病院での検査の結果、FlaK41の直射を受けた外傷こそあったものの、特にこれといった後遺症もなく早期に退院ができるらしい。
……実は後遺症があった時のために義肢をいくつか製作していたのだが、使うことが無くて良かったと思っている。強化義肢ではないからどうしてもクオリティは落ちるし。
そして、これは前回から元自衛官疑惑の出ている先生からの情報だが、
“セリカとは仲直りできました”
との事らしい。いい事だ。(後方腕組み大人面)
次は、なんだかんだ1ヶ月近い付き合いになる『だらだらヘルメット団』についてである。
まず、「今回の戦いにおいて全損したこたつ号をどうしよう」という話し合いの場が設けられた。
参加者はだらだらヘルメット団18名全員。オブザーバーは俺と、なぜか拠点にふらっとやって来た先生。
“だらだらヘルメット団の子達がどういう生活を送ってるのか興味がありまして”
とは先生の談である。
夜。
俺の小屋の側に設置された焚き火の側に、団員18名が揃って体育座り。ちなみに全員ヘルメットは脱いでいる。
「まず俺から。
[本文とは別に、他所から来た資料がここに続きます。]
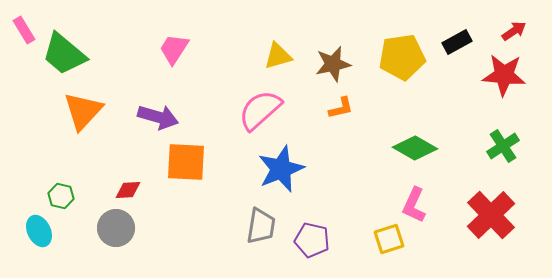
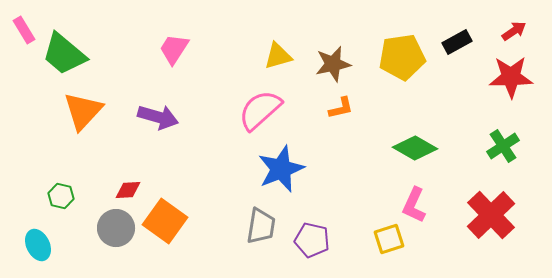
red star: moved 7 px right, 2 px down; rotated 6 degrees counterclockwise
orange square: moved 21 px left, 59 px down; rotated 33 degrees clockwise
cyan ellipse: moved 1 px left, 14 px down
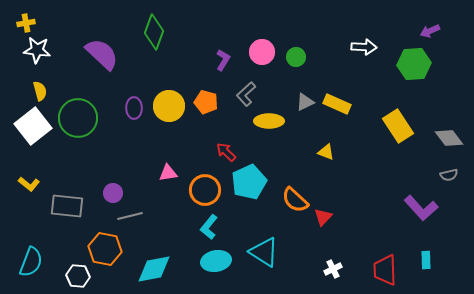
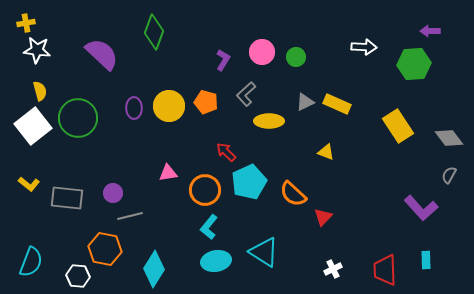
purple arrow at (430, 31): rotated 24 degrees clockwise
gray semicircle at (449, 175): rotated 132 degrees clockwise
orange semicircle at (295, 200): moved 2 px left, 6 px up
gray rectangle at (67, 206): moved 8 px up
cyan diamond at (154, 269): rotated 48 degrees counterclockwise
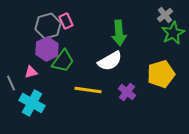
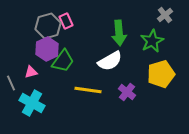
green star: moved 21 px left, 8 px down
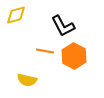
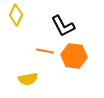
yellow diamond: rotated 50 degrees counterclockwise
orange hexagon: rotated 20 degrees counterclockwise
yellow semicircle: moved 1 px right, 1 px up; rotated 24 degrees counterclockwise
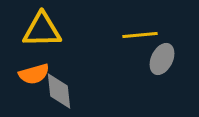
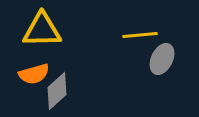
gray diamond: moved 2 px left; rotated 54 degrees clockwise
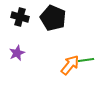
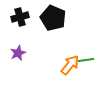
black cross: rotated 30 degrees counterclockwise
purple star: moved 1 px right
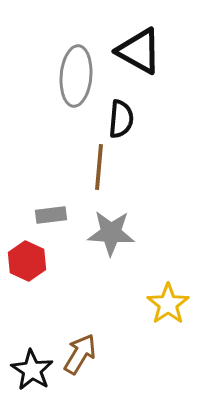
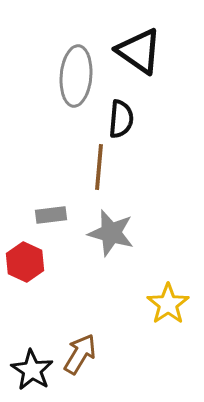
black triangle: rotated 6 degrees clockwise
gray star: rotated 12 degrees clockwise
red hexagon: moved 2 px left, 1 px down
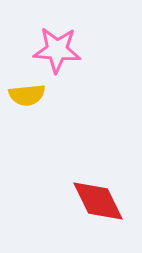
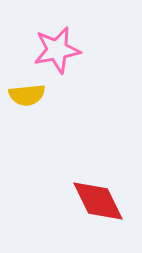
pink star: rotated 15 degrees counterclockwise
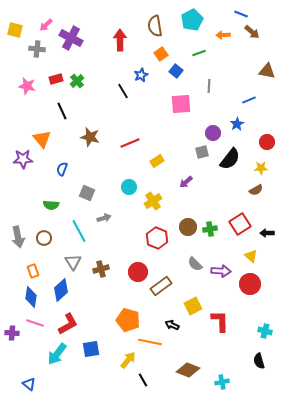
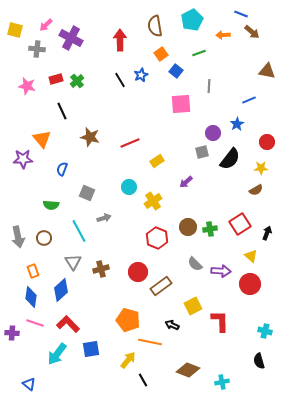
black line at (123, 91): moved 3 px left, 11 px up
black arrow at (267, 233): rotated 112 degrees clockwise
red L-shape at (68, 324): rotated 105 degrees counterclockwise
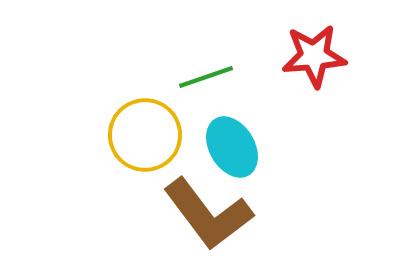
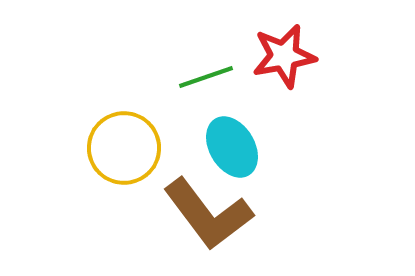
red star: moved 30 px left; rotated 6 degrees counterclockwise
yellow circle: moved 21 px left, 13 px down
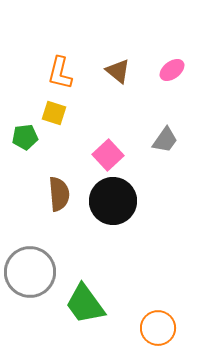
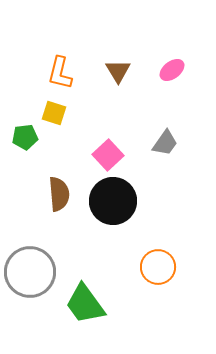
brown triangle: rotated 20 degrees clockwise
gray trapezoid: moved 3 px down
orange circle: moved 61 px up
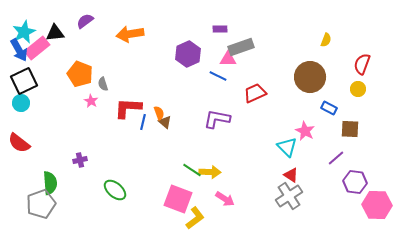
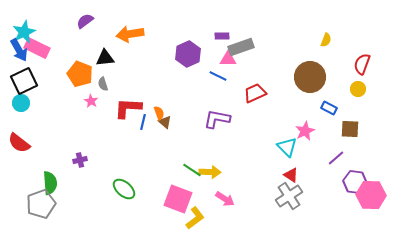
purple rectangle at (220, 29): moved 2 px right, 7 px down
black triangle at (55, 33): moved 50 px right, 25 px down
pink rectangle at (37, 48): rotated 65 degrees clockwise
pink star at (305, 131): rotated 18 degrees clockwise
green ellipse at (115, 190): moved 9 px right, 1 px up
pink hexagon at (377, 205): moved 6 px left, 10 px up
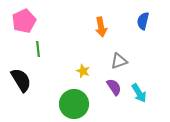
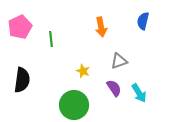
pink pentagon: moved 4 px left, 6 px down
green line: moved 13 px right, 10 px up
black semicircle: moved 1 px right; rotated 40 degrees clockwise
purple semicircle: moved 1 px down
green circle: moved 1 px down
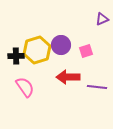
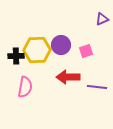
yellow hexagon: rotated 16 degrees clockwise
pink semicircle: rotated 45 degrees clockwise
前提として1つ伝えなきゃならないんだが、こたつ号の修復は不可能と判断した」
いくつか「えー」と声が上がる。やはりこたつ号の修復を考えていた奴がいたらしい。まあ、くじら号の復活を見ていたら期待してしまう気持ちも分かる。
「Rimworldでは、全ての物品に『耐久値』という概念が付与されていたんだがな、これがミリでも残ってたら修復できる。今回のくじら号がいい例だな。だが、こたつ号はダメだった。流石のRim人でも燃え残った残骸から元の姿にってのは無理だ。以上」
“それじゃあ、話し合いを始めようか”
と、先生の宣言で話し合いが始まった。
事前に相談した上で、「暴力沙汰になりそうなら止める」といった感じに介入ラインを明確に決めている。
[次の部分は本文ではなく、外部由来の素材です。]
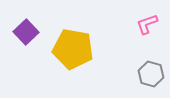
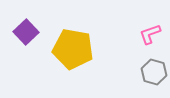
pink L-shape: moved 3 px right, 10 px down
gray hexagon: moved 3 px right, 2 px up
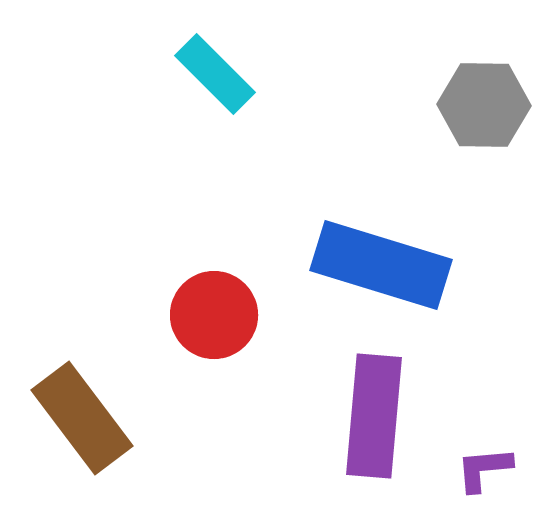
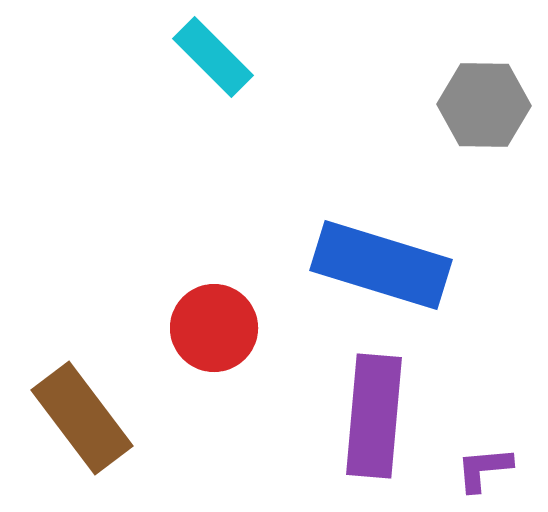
cyan rectangle: moved 2 px left, 17 px up
red circle: moved 13 px down
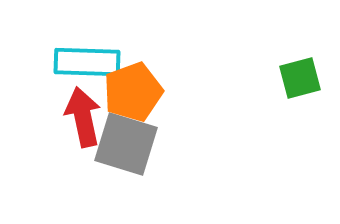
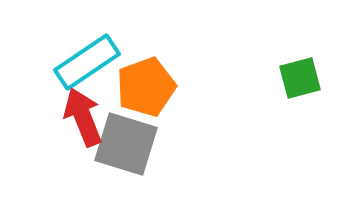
cyan rectangle: rotated 36 degrees counterclockwise
orange pentagon: moved 13 px right, 5 px up
red arrow: rotated 10 degrees counterclockwise
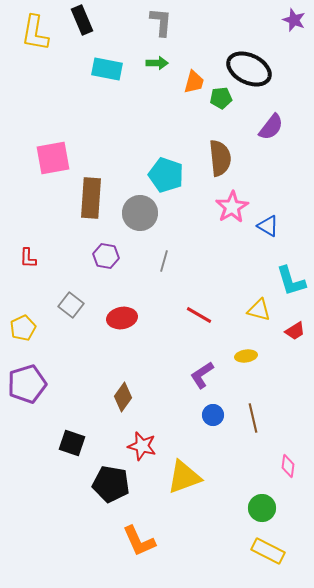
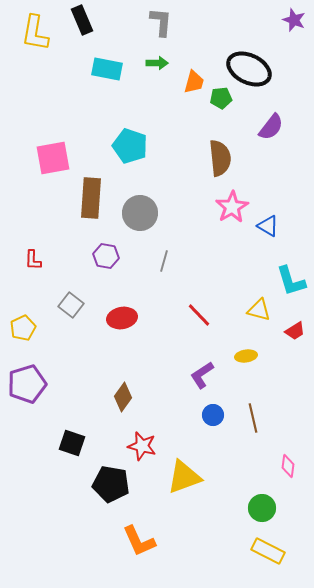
cyan pentagon at (166, 175): moved 36 px left, 29 px up
red L-shape at (28, 258): moved 5 px right, 2 px down
red line at (199, 315): rotated 16 degrees clockwise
なのでそれまでは、ヘリポートに止まったくじら号に腰掛けて先生との雑談タイムだ。
「先生には、
“ははは……まあ、分かりますよね。お察しの通り、私は陸上自衛隊出身です”
「原隊はどちらかお聞きしても?」
“秋田の第21普通科連隊です。最期は重迫中隊を預かっていました”
「預かってた……え、中隊長やられてたんですか」
自衛隊で中隊長をやるとなれば、最低でも尉官、下手したら3等陸佐もありうる。
その割には随分若く見えるのだが……もしかして先生めちゃくちゃ優秀?
“ただ、まあ、預かってたのも2ヶ月とちょっとですけどね。駐屯地に熊が侵入して、逃げ遅れた部下を守る為に……”
「あー、部下の方を庇って?」
“いえ、89で銃剣突撃を”
「先生ってたまにすごい事しでかしますよね」
“よく言われます。まあ、それで死んだ筈だったんですが、気がついたらキヴォトスで先生やるハメになってたって感じですね”
そこで一旦話が途切れたので、いつもホシノにも上げている薬草Teaを淹れて持って来た。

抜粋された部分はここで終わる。